Some of the biggest beneficiaries include food and drink manufacturers – particularly scotch whisky, gin, salmon, lamb, confectionery and chocolate, soft drinks and biscuits – who already exported nearly £300m worth of food and drink to India in 2024, according to the FDF.

The FTA will also “provide UK manufacturers with greater access to ingredients produced in India, strengthening the supply chain resilience and competitiveness for our sector”, FDF chief Karen Betts explained.

UK-India trade is already worth over £40bn a year, and the government predicts this number will grow by a massive £25.5bn a year by 2040, boosting UK GDP by £4.8bn “in the long run”. For many, it is the opening of an entire new market, one that was previously made inaccessible by sky-high tariffs. And with India on track to become one of the biggest global economies in coming years, it is a whole new world of commerce that just opened, with significant opportunities up for grabs.

It says a lot that even the toughest of communities to please – the NFU, of course – has called it “balanced and considered”.

US trade deal

The US trade deal, on the other hand, is much less complex and much more reactive.

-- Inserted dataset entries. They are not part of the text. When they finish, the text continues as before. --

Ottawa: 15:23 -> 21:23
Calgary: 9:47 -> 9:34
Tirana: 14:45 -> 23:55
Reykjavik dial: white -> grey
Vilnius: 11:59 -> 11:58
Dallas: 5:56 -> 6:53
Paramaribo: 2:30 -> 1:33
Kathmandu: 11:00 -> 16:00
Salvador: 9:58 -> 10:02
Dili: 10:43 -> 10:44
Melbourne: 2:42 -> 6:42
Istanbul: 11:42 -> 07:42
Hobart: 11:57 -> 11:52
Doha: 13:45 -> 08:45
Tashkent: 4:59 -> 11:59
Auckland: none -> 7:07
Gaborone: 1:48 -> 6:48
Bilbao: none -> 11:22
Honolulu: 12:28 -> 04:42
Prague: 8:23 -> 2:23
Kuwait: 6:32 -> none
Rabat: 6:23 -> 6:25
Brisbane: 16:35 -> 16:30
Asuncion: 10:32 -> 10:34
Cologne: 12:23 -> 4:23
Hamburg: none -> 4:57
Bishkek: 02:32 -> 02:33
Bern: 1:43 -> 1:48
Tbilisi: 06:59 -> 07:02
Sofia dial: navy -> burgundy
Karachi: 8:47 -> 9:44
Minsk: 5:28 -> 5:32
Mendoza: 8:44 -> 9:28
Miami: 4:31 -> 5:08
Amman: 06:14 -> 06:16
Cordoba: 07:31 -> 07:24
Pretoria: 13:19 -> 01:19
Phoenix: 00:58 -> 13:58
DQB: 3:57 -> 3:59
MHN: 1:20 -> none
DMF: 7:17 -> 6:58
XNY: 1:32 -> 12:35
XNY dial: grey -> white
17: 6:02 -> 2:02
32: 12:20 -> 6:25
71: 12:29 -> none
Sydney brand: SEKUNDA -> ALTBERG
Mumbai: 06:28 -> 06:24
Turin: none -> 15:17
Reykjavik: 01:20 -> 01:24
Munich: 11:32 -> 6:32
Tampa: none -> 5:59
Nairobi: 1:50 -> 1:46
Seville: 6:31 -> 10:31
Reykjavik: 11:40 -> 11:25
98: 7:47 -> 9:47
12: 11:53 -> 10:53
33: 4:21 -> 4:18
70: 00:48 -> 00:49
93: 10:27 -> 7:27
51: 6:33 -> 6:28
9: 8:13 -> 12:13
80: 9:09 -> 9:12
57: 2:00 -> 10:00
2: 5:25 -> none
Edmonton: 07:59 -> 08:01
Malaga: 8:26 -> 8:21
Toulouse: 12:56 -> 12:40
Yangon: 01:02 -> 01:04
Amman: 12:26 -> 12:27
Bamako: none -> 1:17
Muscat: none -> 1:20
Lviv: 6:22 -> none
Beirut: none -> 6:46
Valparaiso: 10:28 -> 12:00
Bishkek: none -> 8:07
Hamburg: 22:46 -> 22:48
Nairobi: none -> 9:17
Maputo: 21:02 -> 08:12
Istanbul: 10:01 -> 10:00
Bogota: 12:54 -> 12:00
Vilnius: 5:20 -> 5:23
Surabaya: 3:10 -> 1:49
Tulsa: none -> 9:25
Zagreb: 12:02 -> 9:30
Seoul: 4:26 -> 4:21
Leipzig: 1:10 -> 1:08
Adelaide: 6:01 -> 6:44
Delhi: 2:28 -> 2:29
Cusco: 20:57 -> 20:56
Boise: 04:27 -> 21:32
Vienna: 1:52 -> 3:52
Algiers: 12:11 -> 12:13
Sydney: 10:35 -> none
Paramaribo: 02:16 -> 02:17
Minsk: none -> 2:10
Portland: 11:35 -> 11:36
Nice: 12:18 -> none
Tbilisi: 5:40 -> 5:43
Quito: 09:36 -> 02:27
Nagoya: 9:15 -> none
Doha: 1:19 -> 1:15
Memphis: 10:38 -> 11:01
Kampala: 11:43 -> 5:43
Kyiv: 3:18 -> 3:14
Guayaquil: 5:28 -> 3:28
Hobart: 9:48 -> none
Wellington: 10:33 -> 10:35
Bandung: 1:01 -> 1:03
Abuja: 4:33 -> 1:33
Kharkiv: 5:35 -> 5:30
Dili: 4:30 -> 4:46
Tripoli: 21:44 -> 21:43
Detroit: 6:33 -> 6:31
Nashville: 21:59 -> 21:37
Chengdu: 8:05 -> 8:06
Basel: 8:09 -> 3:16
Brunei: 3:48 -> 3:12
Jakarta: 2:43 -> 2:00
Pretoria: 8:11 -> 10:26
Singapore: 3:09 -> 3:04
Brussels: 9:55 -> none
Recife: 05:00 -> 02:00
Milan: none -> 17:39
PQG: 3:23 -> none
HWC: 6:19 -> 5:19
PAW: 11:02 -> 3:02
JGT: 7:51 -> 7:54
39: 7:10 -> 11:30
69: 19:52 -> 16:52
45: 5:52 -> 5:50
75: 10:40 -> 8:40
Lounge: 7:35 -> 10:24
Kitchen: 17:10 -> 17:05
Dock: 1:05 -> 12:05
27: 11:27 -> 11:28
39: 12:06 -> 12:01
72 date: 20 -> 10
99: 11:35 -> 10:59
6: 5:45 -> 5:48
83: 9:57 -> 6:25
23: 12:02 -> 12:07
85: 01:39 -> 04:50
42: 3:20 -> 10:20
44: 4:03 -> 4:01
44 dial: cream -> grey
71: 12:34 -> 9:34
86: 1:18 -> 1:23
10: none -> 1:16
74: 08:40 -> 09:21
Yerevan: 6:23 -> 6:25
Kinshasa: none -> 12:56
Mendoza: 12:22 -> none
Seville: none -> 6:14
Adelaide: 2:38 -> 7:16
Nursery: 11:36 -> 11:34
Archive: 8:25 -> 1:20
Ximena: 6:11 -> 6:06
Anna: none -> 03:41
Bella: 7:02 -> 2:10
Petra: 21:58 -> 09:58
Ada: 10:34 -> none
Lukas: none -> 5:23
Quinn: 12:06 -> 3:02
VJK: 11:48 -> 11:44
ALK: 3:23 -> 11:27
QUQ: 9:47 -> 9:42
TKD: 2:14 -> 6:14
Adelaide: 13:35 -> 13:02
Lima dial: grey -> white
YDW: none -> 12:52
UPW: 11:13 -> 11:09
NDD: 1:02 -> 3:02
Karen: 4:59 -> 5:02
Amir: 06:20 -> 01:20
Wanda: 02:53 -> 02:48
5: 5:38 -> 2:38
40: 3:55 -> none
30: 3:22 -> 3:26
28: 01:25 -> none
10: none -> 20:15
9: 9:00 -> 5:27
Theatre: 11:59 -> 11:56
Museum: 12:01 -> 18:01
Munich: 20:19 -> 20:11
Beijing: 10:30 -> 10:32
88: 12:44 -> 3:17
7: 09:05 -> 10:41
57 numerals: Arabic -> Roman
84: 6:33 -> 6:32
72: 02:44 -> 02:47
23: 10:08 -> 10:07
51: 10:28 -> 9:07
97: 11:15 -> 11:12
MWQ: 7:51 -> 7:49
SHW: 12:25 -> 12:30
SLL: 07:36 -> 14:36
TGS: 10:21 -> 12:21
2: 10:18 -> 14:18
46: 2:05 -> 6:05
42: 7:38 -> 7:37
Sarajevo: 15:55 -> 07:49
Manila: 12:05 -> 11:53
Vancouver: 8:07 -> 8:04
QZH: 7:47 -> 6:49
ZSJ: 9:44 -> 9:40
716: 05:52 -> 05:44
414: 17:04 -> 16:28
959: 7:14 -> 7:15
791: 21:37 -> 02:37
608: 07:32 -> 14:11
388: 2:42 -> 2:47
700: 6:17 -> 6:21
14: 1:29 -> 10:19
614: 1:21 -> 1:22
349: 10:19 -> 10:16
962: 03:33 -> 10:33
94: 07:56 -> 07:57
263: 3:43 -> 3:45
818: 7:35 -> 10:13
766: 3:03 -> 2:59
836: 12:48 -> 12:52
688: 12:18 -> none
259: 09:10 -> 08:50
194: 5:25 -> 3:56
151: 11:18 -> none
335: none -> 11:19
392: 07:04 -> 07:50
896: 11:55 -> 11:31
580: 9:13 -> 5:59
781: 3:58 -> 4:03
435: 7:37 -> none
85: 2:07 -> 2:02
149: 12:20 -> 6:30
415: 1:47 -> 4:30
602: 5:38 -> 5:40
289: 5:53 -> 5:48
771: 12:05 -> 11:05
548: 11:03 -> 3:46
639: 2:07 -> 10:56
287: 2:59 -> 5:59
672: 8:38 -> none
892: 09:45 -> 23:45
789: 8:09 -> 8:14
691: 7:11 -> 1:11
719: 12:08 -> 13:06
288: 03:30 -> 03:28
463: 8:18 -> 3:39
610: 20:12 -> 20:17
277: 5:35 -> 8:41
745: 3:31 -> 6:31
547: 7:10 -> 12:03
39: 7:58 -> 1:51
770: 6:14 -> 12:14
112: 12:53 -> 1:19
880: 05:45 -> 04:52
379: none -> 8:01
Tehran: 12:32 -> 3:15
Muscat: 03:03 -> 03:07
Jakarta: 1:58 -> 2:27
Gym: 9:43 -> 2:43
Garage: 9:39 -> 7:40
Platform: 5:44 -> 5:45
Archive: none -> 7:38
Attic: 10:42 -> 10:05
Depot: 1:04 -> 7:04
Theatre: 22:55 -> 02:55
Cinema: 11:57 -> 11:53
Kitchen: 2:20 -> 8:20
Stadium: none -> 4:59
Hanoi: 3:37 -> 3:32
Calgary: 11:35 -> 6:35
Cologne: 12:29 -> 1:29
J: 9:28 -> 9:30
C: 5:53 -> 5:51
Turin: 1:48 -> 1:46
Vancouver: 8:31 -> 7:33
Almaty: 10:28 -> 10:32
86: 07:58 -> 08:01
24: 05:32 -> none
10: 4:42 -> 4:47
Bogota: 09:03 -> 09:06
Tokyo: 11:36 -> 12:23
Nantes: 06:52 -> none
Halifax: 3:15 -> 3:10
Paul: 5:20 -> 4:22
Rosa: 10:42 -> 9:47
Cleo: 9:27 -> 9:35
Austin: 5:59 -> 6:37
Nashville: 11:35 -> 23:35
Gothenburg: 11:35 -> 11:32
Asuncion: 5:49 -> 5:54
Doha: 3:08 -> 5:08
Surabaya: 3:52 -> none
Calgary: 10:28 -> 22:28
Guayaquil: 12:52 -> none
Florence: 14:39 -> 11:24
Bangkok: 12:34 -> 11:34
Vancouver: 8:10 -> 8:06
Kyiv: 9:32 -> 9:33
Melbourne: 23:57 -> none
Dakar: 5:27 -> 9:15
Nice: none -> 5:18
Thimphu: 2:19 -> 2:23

It is mainly the result of diplomatic efforts from the UK government to overturn or ease the economic pain caused by the tariffs unleashed by the Trump administration last month, rather than the product of well-rounded trade discussions that could equally benefit both countries.

And in many ways, it’s just a return to where relationships were two months ago, rather than providing any progress or constituting the post-Brexit win so many UK leaders have attempted over the years.

In this case, the NFU doesn’t seem too certain about the deal’s contents, urging government to not give up its high agriculture and food standards in exchange for a cut in car and steel levies after US officials claimed the deal would cover American beef exports.

The group’s president Tom Bradshaw also argued that a deal that offers “nothing more than the reduction or removal of tariffs which didn’t exist eight weeks ago would be an unimaginable failure”. And he’s not wrong.

EU relations and global economy

In the fanfare of Trump’s big claims, it’s also important to remember that, in the grand scheme of things, even if there was a full trade agreement with the US, the gains would still be “fairly modest”, according to the BBC’s UK political correspondent Rob Watson. Such a deal would represent a boost of 1% to the British economy – substantial, no doubt, but still incomparable to the 4% losses from Brexit.

This is why drawing a red line on things like chlorinated chicken and hormone-treated beef with the US is extra vital in the context of talks with the EU, which will surely be reluctant to trade with the UK if those products end up in our markets.

And in striking this deal, the UK is still not immune to the effects of Trump’s trade war with China, which will inevitably spill on to the global economy.

So in the lead-up to the “Brexit reset” summit, it is paramount that Starmer’s team bears these complexities in mind and remembers how other trade relationships are equally – if not more important – than the “special” one across the pond.